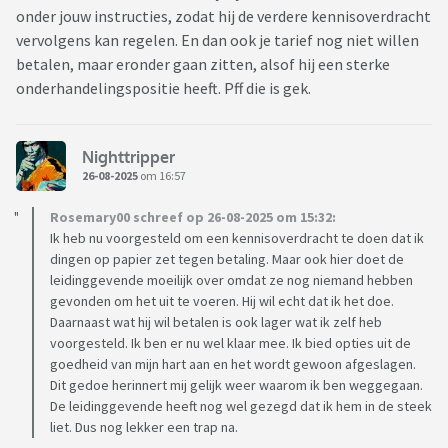
onder jouw instructies, zodat hij de verdere kennisoverdracht
vervolgens kan regelen. En dan ook je tarief nog niet willen
betalen, maar eronder gaan zitten, alsof hij een sterke
onderhandelingspositie heeft. Pff die is gek.
Nighttripper
26-08-2025
om 16:57
Rosemary00 schreef op 26-08-2025 om 15:32:
Ik heb nu voorgesteld om een kennisoverdracht te doen dat ik
dingen op papier zet tegen betaling. Maar ook hier doet de
leidinggevende moeilijk over omdat ze nog niemand hebben
gevonden om het uit te voeren. Hij wil echt dat ik het doe.
Daarnaast wat hij wil betalen is ook lager wat ik zelf heb
voorgesteld. Ik ben er nu wel klaar mee. Ik bied opties uit de
goedheid van mijn hart aan en het wordt gewoon afgeslagen.
Dit gedoe herinnert mij gelijk weer waarom ik ben weggegaan.
De leidinggevende heeft nog wel gezegd dat ik hem in de steek
liet. Dus nog lekker een trap na.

+===+

§ TASK TO CARRY OUT:
Repeat, character for character, the lines of the material above from the line with "Ik heb nu voorgesteld" through the line with "gevonden om het".

§ SOLUTION FOR THIS PROBLEM:
Ik heb nu voorgesteld om een kennisoverdracht te doen dat ik
dingen op papier zet tegen betaling. Maar ook hier doet de
leidinggevende moeilijk over omdat ze nog niemand hebben
gevonden om het uit te voeren. Hij wil echt dat ik het doe.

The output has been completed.